Twitch notes that they’re seeking more information in cases where the incident happened outside of a Twitch-related event, and in other cases they “will need to report the case to the proper authorities who are better placed to conduct a more thorough investigation.” They encourage anyone affected to use the confidential reporting tools on each streamer’s channel page.
“We’re also committed to continuing our efforts to make Twitch a safer environment with more tools to combat harassment and hate,” the statement continues. “We have work underway including a review of our Hateful Conduct and Harassment policies, enhanced offensive username detection, improvements to AutoMod and our Banned Words list, and other projects focused on reducing harassment and hateful conduct.”
“We acknowledge that we can’t singlehandedly tackle pervasive issues across the gaming and broader internet communities, but we take our responsibility as a service for our community seriously,” the statement continues. “We will continue to assess accusations against people affiliated with Twitch and explore ways Twitch can collaborate with other industry leaders on this important issue.”
New reports continue to come in against numerous Twitch streamers. At the time of writing, there is no acknowledgment of the accusations against many of Twitch’s streamers on the site’s front page.
Original story follows.
It could no longer be said that gaming is having a #metoo moment, but rather an ongoing #metoo movement. Amid a new wave of allegations surfacing on social media, those who have previously named their abusers are now demanding to know why the platforms that host known abusers’ content have not acted to take them down–with Twitch at the center of the controversy.
With multiple tweets claiming that Twitch has been given information on how some of their big-name partners are using that platform to abuse women, and chosen not to act on it, streamers and fans called on Twitch and its CEO Emmett Shear to step up.
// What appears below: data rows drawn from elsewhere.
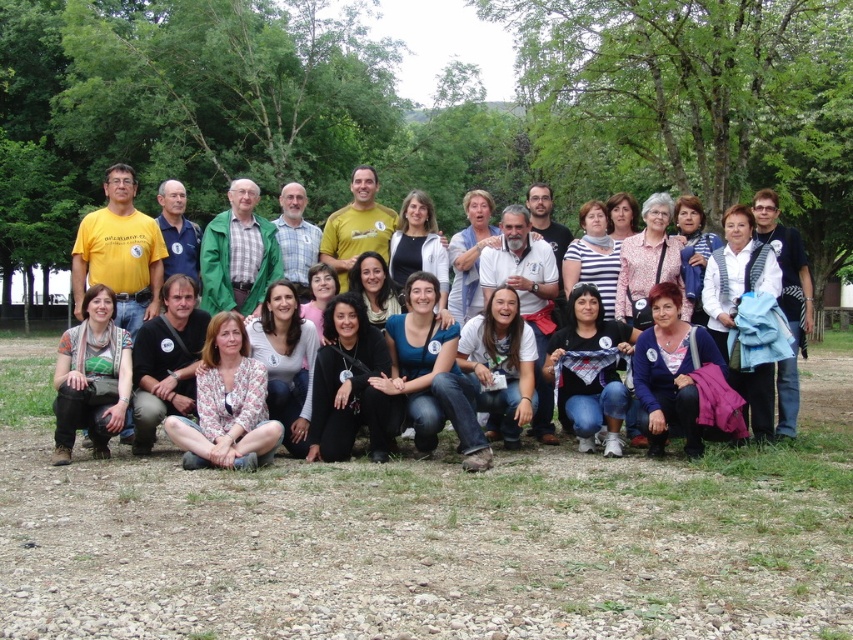 Question: Is blue sweater at lower right above light blue shirt at center?

Choices:
 (A) no
 (B) yes

Answer: (A)

Question: Based on their relative distances, which object is nearer to the blue sweater at lower right?

Choices:
 (A) black cotton shirt at lower left
 (B) green fabric jacket at center

Answer: (A)

Question: Which of these objects is positioned closest to the black cotton shirt at lower left?

Choices:
 (A) matte black scarf at lower left
 (B) green fabric jacket at center

Answer: (A)

Question: Which of these objects is positioned farthest from the blue sweater at lower right?

Choices:
 (A) matte black scarf at lower left
 (B) blue fabric bag at lower right
 (C) green fabric jacket at center
 (D) light blue shirt at center

Answer: (A)

Question: Does black cotton shirt at lower left appear on the right side of blue fabric bag at lower right?

Choices:
 (A) no
 (B) yes

Answer: (A)

Question: Does matte black shirt at center appear on the right side of blue sweater at lower right?

Choices:
 (A) yes
 (B) no

Answer: (B)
Shear has now shared an internal Twitch email sent on the subject, while Twitch has put out an official statement, but some don’t think the statement is enough.
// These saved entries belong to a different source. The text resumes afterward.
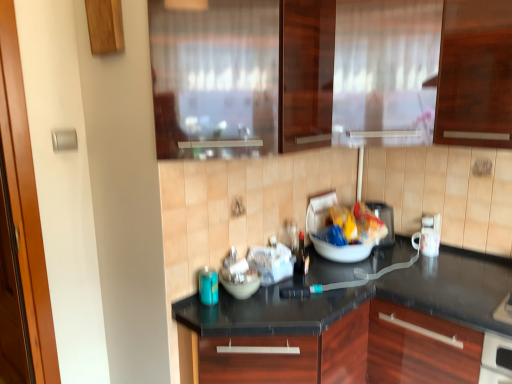 What are the coordinates of `blue glass bottle at lower left, which is the 3th appliance from back to front` in the screenshot? It's located at (208, 286).

Find the location of a particular element. The image size is (512, 384). frosted glass curtain at upper center is located at coordinates (386, 67).

What do you see at coordinates (358, 223) in the screenshot?
I see `matte plastic bag at center` at bounding box center [358, 223].

Describe the element at coordinates (241, 286) in the screenshot. I see `white glossy bowl at center` at that location.

Find the location of a particular element. black granite countertop at center is located at coordinates pos(356,327).

Where is `blue glass bottle at lower left, which is counted as the first appliance, starting from the front`? blue glass bottle at lower left, which is counted as the first appliance, starting from the front is located at coordinates 208,286.

In the image, is white glossy mug at right, the second appliance in the back-to-front sequence, on the left side or the right side of white glossy bowl at center?

From the image, it's evident that white glossy mug at right, the second appliance in the back-to-front sequence, is to the right of white glossy bowl at center.

From a real-world perspective, which object stands above the other?

From a 3D spatial view, white glossy mug at right, which appears as the third appliance when viewed from the left, is above.

Is white glossy mug at right, the first appliance when ordered from right to left, behind white glossy bowl at center?

Yes, the depth of white glossy mug at right, the first appliance when ordered from right to left, is greater than that of white glossy bowl at center.

Which is behind, point (432, 251) or point (232, 291)?

The point (432, 251) is farther.

In the scene shown: Considering their positions, is black granite countertop at center located in front of or behind matte plastic bag at center?

Clearly, black granite countertop at center is in front of matte plastic bag at center.

Where is `countertop that appears below the matte plastic bag at center (from the image's perspective)`? The image size is (512, 384). countertop that appears below the matte plastic bag at center (from the image's perspective) is located at coordinates (356, 327).

From a real-world perspective, which is physically above, black granite countertop at center or matte plastic bag at center?

matte plastic bag at center is physically above.

Considering the sizes of black granite countertop at center and matte plastic bag at center in the image, is black granite countertop at center bigger or smaller than matte plastic bag at center?

black granite countertop at center is bigger than matte plastic bag at center.

From the picture: Are matte plastic toaster at center, the 3th appliance in the front-to-back sequence, and white glossy mug at right, which appears as the third appliance when viewed from the left, far apart?

No, matte plastic toaster at center, the 3th appliance in the front-to-back sequence, is not far away from white glossy mug at right, which appears as the third appliance when viewed from the left.

Does matte plastic toaster at center, the 3th appliance in the front-to-back sequence, have a larger size compared to white glossy mug at right, the first appliance when ordered from right to left?

Correct, matte plastic toaster at center, the 3th appliance in the front-to-back sequence, is larger in size than white glossy mug at right, the first appliance when ordered from right to left.

Which object is wider, matte plastic toaster at center, arranged as the 1th appliance when viewed from the back, or white glossy mug at right, which appears as the third appliance when viewed from the left?

With larger width is matte plastic toaster at center, arranged as the 1th appliance when viewed from the back.

Is matte plastic toaster at center, arranged as the 1th appliance when viewed from the back, looking in the opposite direction of white glossy mug at right, which is the 2th appliance in front-to-back order?

No, white glossy mug at right, which is the 2th appliance in front-to-back order, is not at the back of matte plastic toaster at center, arranged as the 1th appliance when viewed from the back.

Considering the relative positions of transparent glass window at upper center and white glossy mug at right, the second appliance in the back-to-front sequence, in the image provided, is transparent glass window at upper center to the left or to the right of white glossy mug at right, the second appliance in the back-to-front sequence,?

transparent glass window at upper center is positioned on white glossy mug at right, the second appliance in the back-to-front sequence,'s left side.

Between transparent glass window at upper center and white glossy mug at right, the second appliance in the back-to-front sequence, which one has smaller width?

white glossy mug at right, the second appliance in the back-to-front sequence, is thinner.

Is transparent glass window at upper center facing away from white glossy mug at right, which appears as the third appliance when viewed from the left?

No, transparent glass window at upper center's orientation is not away from white glossy mug at right, which appears as the third appliance when viewed from the left.

Find the location of a particular element. The width and height of the screenshot is (512, 384). window lying in front of the white glossy mug at right, which appears as the third appliance when viewed from the left is located at coordinates (215, 79).

Is black granite countertop at center completely or partially inside matte plastic bag at center?

No, black granite countertop at center is not inside matte plastic bag at center.

Would you consider matte plastic bag at center to be distant from black granite countertop at center?

No, matte plastic bag at center is not far from black granite countertop at center.

Looking at this image, does matte plastic bag at center come behind black granite countertop at center?

Yes, it is.

Can you tell me how much matte plastic bag at center and blue glass bottle at lower left, which is counted as the first appliance, starting from the front, differ in facing direction?

The angular difference between matte plastic bag at center and blue glass bottle at lower left, which is counted as the first appliance, starting from the front, is 139 degrees.

Would you say matte plastic bag at center is inside or outside blue glass bottle at lower left, which is counted as the first appliance, starting from the front?

matte plastic bag at center is not enclosed by blue glass bottle at lower left, which is counted as the first appliance, starting from the front.

Which object is wider, matte plastic bag at center or blue glass bottle at lower left, the first appliance positioned from the left?

matte plastic bag at center.

From a real-world perspective, is matte plastic bag at center located beneath blue glass bottle at lower left, which is counted as the 3th appliance, starting from the right?

Actually, matte plastic bag at center is physically above blue glass bottle at lower left, which is counted as the 3th appliance, starting from the right, in the real world.

Considering the sizes of black granite countertop at center and frosted glass curtain at upper center in the image, is black granite countertop at center wider or thinner than frosted glass curtain at upper center?

black granite countertop at center is wider than frosted glass curtain at upper center.

Considering the points (352, 371) and (393, 90), which point is behind, point (352, 371) or point (393, 90)?

Point (352, 371)

Is black granite countertop at center closer to camera compared to frosted glass curtain at upper center?

Yes.

Which of these two, black granite countertop at center or frosted glass curtain at upper center, is smaller?

frosted glass curtain at upper center.

The height and width of the screenshot is (384, 512). I want to click on bowl below the white glossy mug at right, which appears as the third appliance when viewed from the left (from the image's perspective), so click(x=241, y=286).

Where is `countertop located on the left of matte plastic bag at center`? The height and width of the screenshot is (384, 512). countertop located on the left of matte plastic bag at center is located at coordinates point(356,327).

When comparing their distances from white glossy bowl at center, does black granite countertop at center or transparent glass window at upper center seem closer?

black granite countertop at center is closer to white glossy bowl at center.

Based on their spatial positions, is white glossy mug at right, the first appliance when ordered from right to left, or black granite countertop at center further from frosted glass curtain at upper center?

black granite countertop at center.

Estimate the real-world distances between objects in this image. Which object is closer to frosted glass curtain at upper center, black granite countertop at center or white glossy mug at right, which appears as the third appliance when viewed from the left?

The object closer to frosted glass curtain at upper center is white glossy mug at right, which appears as the third appliance when viewed from the left.

Based on their spatial positions, is blue glass bottle at lower left, which is the 3th appliance from back to front, or transparent glass window at upper center further from white glossy mug at right, which is the 2th appliance in front-to-back order?

Among the two, transparent glass window at upper center is located further to white glossy mug at right, which is the 2th appliance in front-to-back order.

Considering their positions, is frosted glass curtain at upper center positioned further to white glossy mug at right, which is the 2th appliance in front-to-back order, than blue glass bottle at lower left, which is the 3th appliance from back to front?

blue glass bottle at lower left, which is the 3th appliance from back to front, lies further to white glossy mug at right, which is the 2th appliance in front-to-back order, than the other object.

Estimate the real-world distances between objects in this image. Which object is further from transparent glass window at upper center, frosted glass curtain at upper center or matte plastic toaster at center, arranged as the 1th appliance when viewed from the back?

Among the two, matte plastic toaster at center, arranged as the 1th appliance when viewed from the back, is located further to transparent glass window at upper center.

Which object lies nearer to the anchor point white glossy mug at right, the second appliance in the back-to-front sequence, matte plastic bag at center or frosted glass curtain at upper center?

matte plastic bag at center lies closer to white glossy mug at right, the second appliance in the back-to-front sequence, than the other object.

Based on their spatial positions, is frosted glass curtain at upper center or white glossy mug at right, which is the 2th appliance in front-to-back order, closer to black granite countertop at center?

white glossy mug at right, which is the 2th appliance in front-to-back order, is closer to black granite countertop at center.

Where is `food between blue glass bottle at lower left, which is counted as the first appliance, starting from the front, and white glossy mug at right, which appears as the third appliance when viewed from the left, in the horizontal direction`? This screenshot has width=512, height=384. food between blue glass bottle at lower left, which is counted as the first appliance, starting from the front, and white glossy mug at right, which appears as the third appliance when viewed from the left, in the horizontal direction is located at coordinates (358, 223).

I want to click on bowl between transparent glass window at upper center and matte plastic toaster at center, the 3th appliance in the front-to-back sequence, in the front-back direction, so click(x=241, y=286).

Where is `food between transparent glass window at upper center and white glossy bowl at center in the up-down direction`? This screenshot has height=384, width=512. food between transparent glass window at upper center and white glossy bowl at center in the up-down direction is located at coordinates (358, 223).

This screenshot has width=512, height=384. Find the location of `food between white glossy bowl at center and matte plastic toaster at center, which ranks as the 2th appliance in left-to-right order, in the horizontal direction`. food between white glossy bowl at center and matte plastic toaster at center, which ranks as the 2th appliance in left-to-right order, in the horizontal direction is located at coordinates (358, 223).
Now, people are calling for a Twitch blackout to take place on Wednesday 24, asking streamers to stay off Twitch for 24 hours.
Others are going further by pledging to cancel their ongoing Twitch subs and donate to streamers directly, without giving Twitch money through subscriptions or bits.
While the movement is centered around allegations that Twitch partners and affiliates have used their position to abuse women, those involved are also concerned about the amount of racism, homophobia, and transphobia that often goes unchecked by big-name streamers.
In the past, Twitch has banned the accounts of streamers whose abuse has been investigated and charged by authorities, such as Thomas Cheung, who was arrested after an undercover sting in Atlanta to catch child predators. However these punishments haven’t always been strict across the board.
In December 2018, Australian streamer MrDeadMoth was arrested and charged with assault after appearing to attack his partner during a live Twitch stream. Despite the arrest, however, MrDeadMoth was initially only given a 14 day suspension from Twitch–which was later lengthened in response to community outcry.
Even as parts of the community call for a blackout, Twitch is no-doubt preparing for an influx of new streamers after Microsoft announced the end of Mixer. Twitch has extended the olive branch to streamers left without a platform, with a tweet addressing the Mixer community.